>>>>

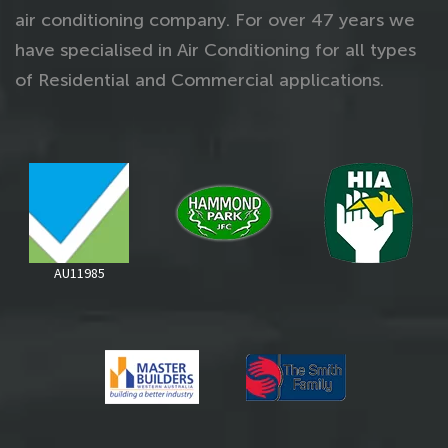
air conditioning company. For over 47 years we
have specialised in Air Conditioning for all types
of Residential and Commercial applications.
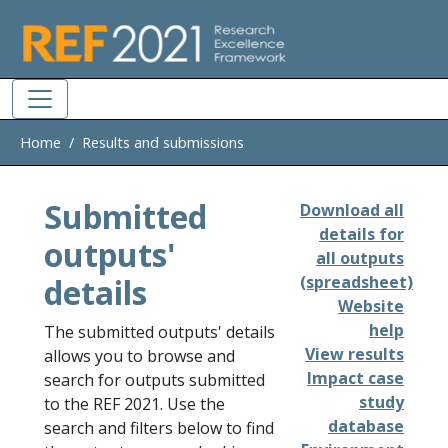
Skip to main
Home
Results and submissions
Submitted
Download all
details for
outputs'
all outputs
details
(spreadsheet)
Website
help
The submitted outputs' details
View results
allows you to browse and
Impact case
search for outputs submitted
study
to the REF 2021. Use the
database
search and filters below to find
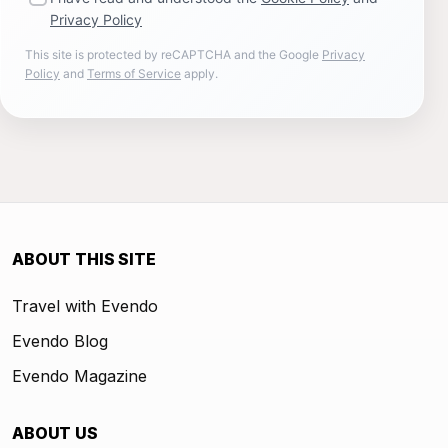
Privacy Policy
This site is protected by reCAPTCHA and the Google
Privacy
Policy
and
Terms of Service
apply.
ABOUT THIS SITE
Travel with Evendo
Evendo Blog
Evendo Magazine
ABOUT US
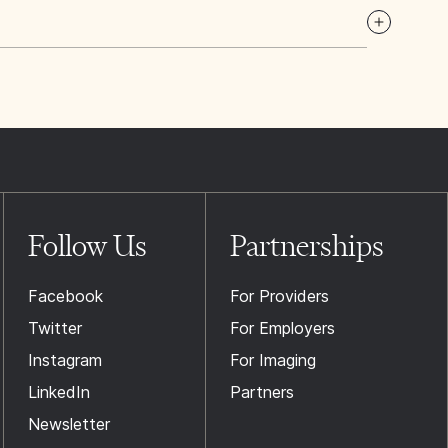
Follow Us
Partnerships
Facebook
For Providers
Twitter
For Employers
Instagram
For Imaging
LinkedIn
Partners
Newsletter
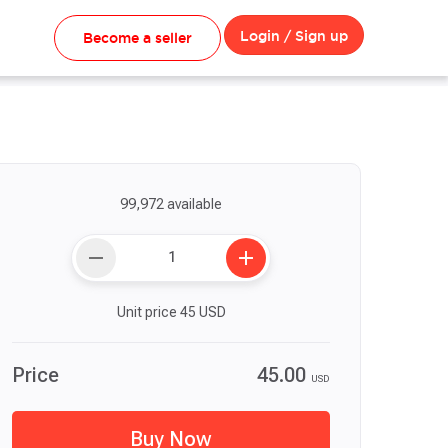
Login / Sign up
Become a seller
99,972 available
remove
add
Unit price
45
USD
Price
45.00
USD
Buy Now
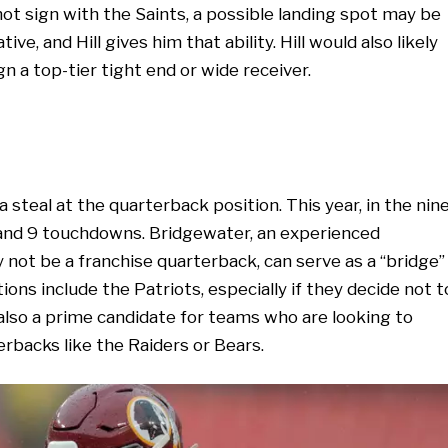
not sign with the Saints, a possible landing spot may be
ive, and Hill gives him that ability. Hill would also likely
gn a top-tier tight end or wide receiver.
a steal at the quarterback position. This year, in the nin
 and 9 touchdowns. Bridgewater, an experienced
 not be a franchise quarterback, can serve as a “bridge”
ons include the Patriots, especially if they decide not t
also a prime candidate for teams who are looking to
erbacks like the Raiders or Bears.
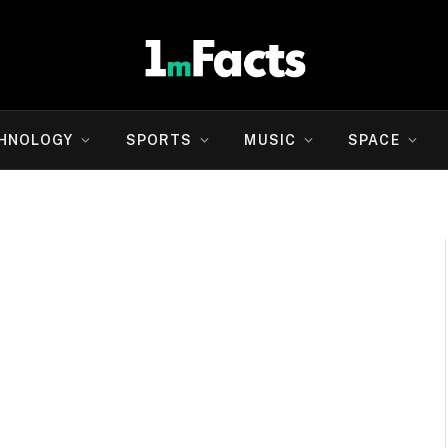
HNOLOGY
SPORTS
MUSIC
SPACE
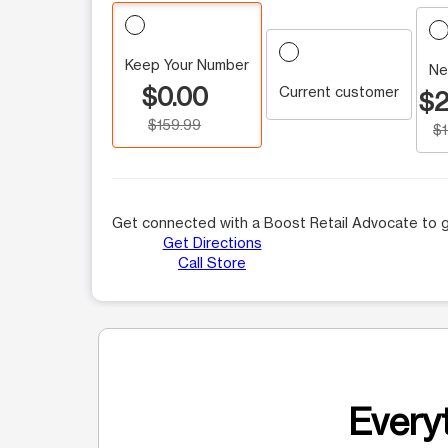
Keep Your Number
Ne
$0.00
Current customer
$2
$159.99
$
Get connected with a Boost Retail Advocate to g
Get Directions
Call Store
Everyt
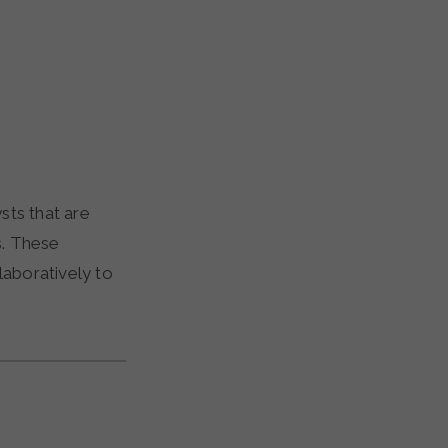
sts that are
s. These
laboratively to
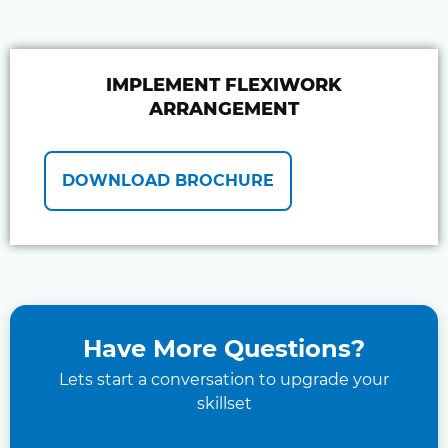
IMPLEMENT FLEXIWORK
ARRANGEMENT
DOWNLOAD BROCHURE
Have More Questions?
Lets start a conversation to upgrade your
skillset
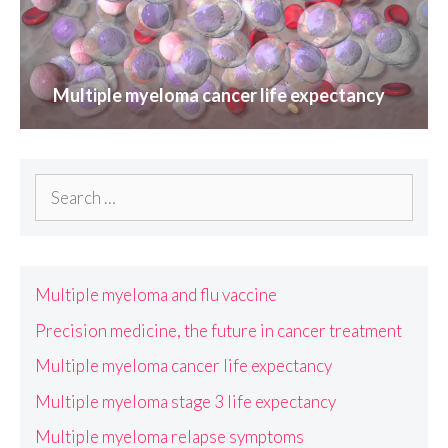
Multiple myeloma cancer life expectancy
Search
for:
Multiple myeloma and flu vaccine
Precision medicine, the future in cancer treatment
Multiple myeloma cancer life expectancy
Multiple myeloma stage 3 life expectancy
Multiple myeloma relapse symptoms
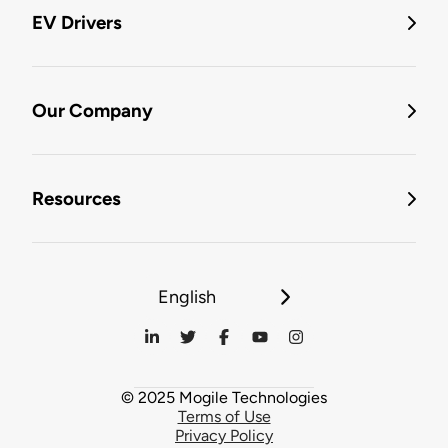
EV Drivers
Our Company
Resources
English
© 2025 Mogile Technologies
Terms of Use
Privacy Policy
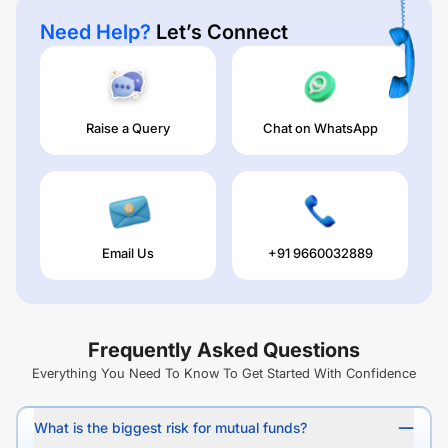
Need Help?
Let’s Connect
Raise a Query
Chat on WhatsApp
Email Us
+91 9660032889
Frequently Asked Questions
Everything You Need To Know To Get Started With Confidence
What is the biggest risk for mutual funds?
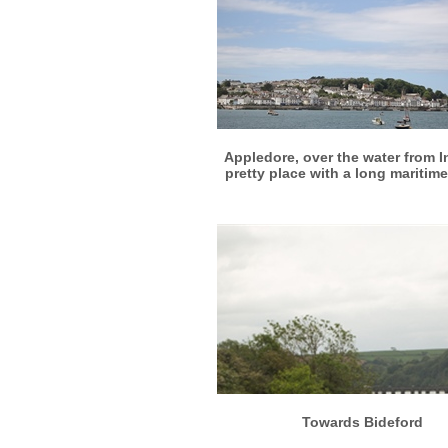
More info
View larger
Appledore, over the water from I
pretty place with a long maritime
More info
View larger
Towards Bideford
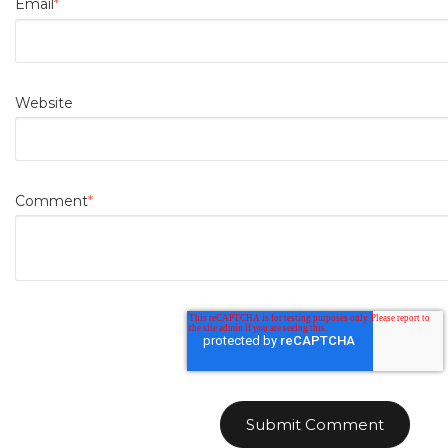
Email
*
Website
Comment
*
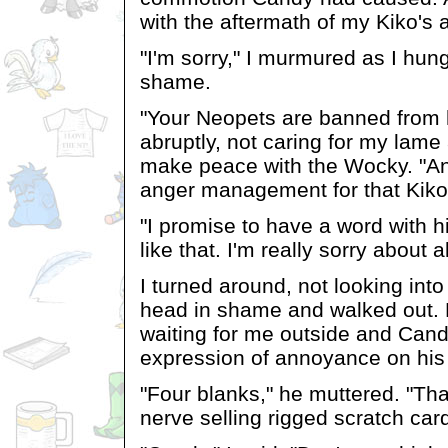
with the aftermath of my Kiko's 
"I'm sorry," I murmured as I hun
shame.
"Your Neopets are banned from 
abruptly, not caring for my lame 
make peace with the Wocky. "An
anger management for that Kiko 
"I promise to have a word with h
like that. I'm really sorry about al
I turned around, not looking int
head in shame and walked out.
waiting for me outside and Can
expression of annoyance on his
"Four blanks," he muttered. "Tha
nerve selling rigged scratch card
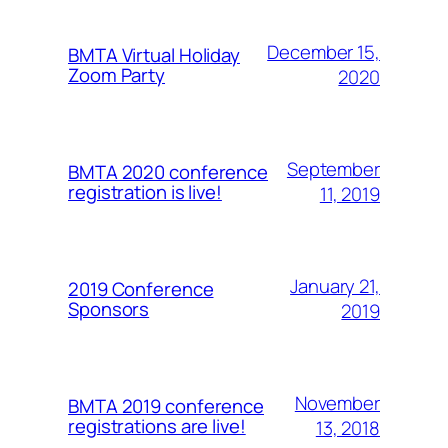
December 15,
BMTA Virtual Holiday
Zoom Party
2020
September
BMTA 2020 conference
registration is live!
11, 2019
January 21,
2019 Conference
Sponsors
2019
November
BMTA 2019 conference
registrations are live!
13, 2018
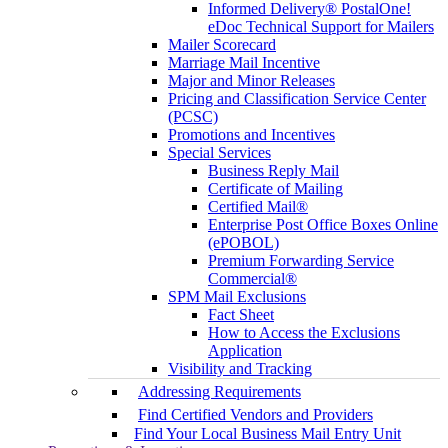
Informed Delivery® PostalOne!
eDoc Technical Support for Mailers
Mailer Scorecard
Marriage Mail Incentive
Major and Minor Releases
Pricing and Classification Service Center
(PCSC)
Promotions and Incentives
Special Services
Business Reply Mail
Certificate of Mailing
Certified Mail®
Enterprise Post Office Boxes Online
(ePOBOL)
Premium Forwarding Service
Commercial®
SPM Mail Exclusions
Fact Sheet
How to Access the Exclusions
Application
Visibility and Tracking
Addressing Requirements
Find Certified Vendors and Providers
Find Your Local Business Mail Entry Unit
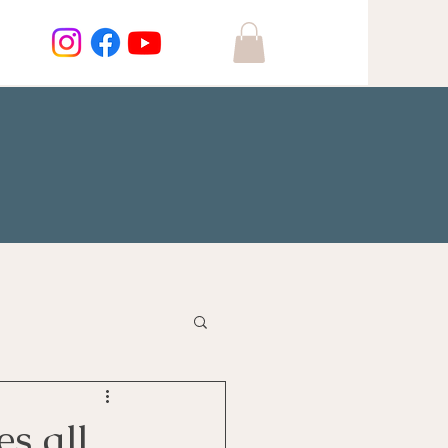
s all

<<<<

Problem to work on: Images stay out, but the rest of the data above must be repeated exactly.

Answer section:
air conditioning company. For over 47 years we
have specialised in Air Conditioning for all types
of Residential and Commercial applications.
Skip to main
Home
Results and submissions
Submitted
Download all
details for
outputs'
all outputs
details
(spreadsheet)
Website
help
The submitted outputs' details
View results
allows you to browse and
Impact case
search for outputs submitted
study
to the REF 2021. Use the
database
search and filters below to find
Privacy Policy
This site is protected by reCAPTCHA and the Google
Privacy
Policy
and
Terms of Service
apply.
ABOUT THIS SITE
Travel with Evendo
Evendo Blog
Evendo Magazine
ABOUT US
Follow Us
Partnerships
Facebook
For Providers
Twitter
For Employers
Instagram
For Imaging
LinkedIn
Partners
Newsletter
Login / Sign up
Become a seller
99,972 available
remove
add
Unit price
45
USD
Price
45.00
USD
Buy Now
not sign with the Saints, a possible landing spot may be
ive, and Hill gives him that ability. Hill would also likely
gn a top-tier tight end or wide receiver.
a steal at the quarterback position. This year, in the nin
 and 9 touchdowns. Bridgewater, an experienced
 not be a franchise quarterback, can serve as a “bridge”
ons include the Patriots, especially if they decide not t
also a prime candidate for teams who are looking to
erbacks like the Raiders or Bears.
HNOLOGY
SPORTS
MUSIC
SPACE
Keep Your Number
Ne
$0.00
Current customer
$2
$159.99
$
Get connected with a Boost Retail Advocate to g
Get Directions
Call Store
Everyt
sts that are
s. These
laboratively to
IMPLEMENT FLEXIWORK
ARRANGEMENT
DOWNLOAD BROCHURE
Have More Questions?
Lets start a conversation to upgrade your
skillset
Multiple myeloma cancer life expectancy
Search
for:
Multiple myeloma and flu vaccine
Precision medicine, the future in cancer treatment
Multiple myeloma cancer life expectancy
Multiple myeloma stage 3 life expectancy
Multiple myeloma relapse symptoms
EV Drivers
Our Company
Resources
English
© 2025 Mogile Technologies
Terms of Use
Privacy Policy
Need Help?
Let’s Connect
Raise a Query
Chat on WhatsApp
Email Us
+91 9660032889
Frequently Asked Questions
Everything You Need To Know To Get Started With Confidence
What is the biggest risk for mutual funds?
More info
View larger
Appledore, over the water from I
pretty place with a long maritime
More info
View larger
Towards Bideford
Email
*
Website
Comment
*
with the aftermath of my Kiko's 
"I'm sorry," I murmured as I hun
shame.
"Your Neopets are banned from 
abruptly, not caring for my lame 
make peace with the Wocky. "An
anger management for that Kiko 
"I promise to have a word with h
like that. I'm really sorry about al
I turned around, not looking int
head in shame and walked out.
waiting for me outside and Can
expression of annoyance on his
"Four blanks," he muttered. "Tha
nerve selling rigged scratch card
December 15,
BMTA Virtual Holiday
Zoom Party
2020
September
BMTA 2020 conference
registration is live!
11, 2019
January 21,
2019 Conference
Sponsors
2019
November
BMTA 2019 conference
registrations are live!
13, 2018
Informed Delivery® PostalOne!
eDoc Technical Support for Mailers
Mailer Scorecard
Marriage Mail Incentive
Major and Minor Releases
Pricing and Classification Service Center
(PCSC)
Promotions and Incentives
Special Services
Business Reply Mail
Certificate of Mailing
Certified Mail®
Enterprise Post Office Boxes Online
(ePOBOL)
Premium Forwarding Service
Commercial®
SPM Mail Exclusions
Fact Sheet
How to Access the Exclusions
Application
Visibility and Tracking
Addressing Requirements
Find Certified Vendors and Providers
Find Your Local Business Mail Entry Unit
s all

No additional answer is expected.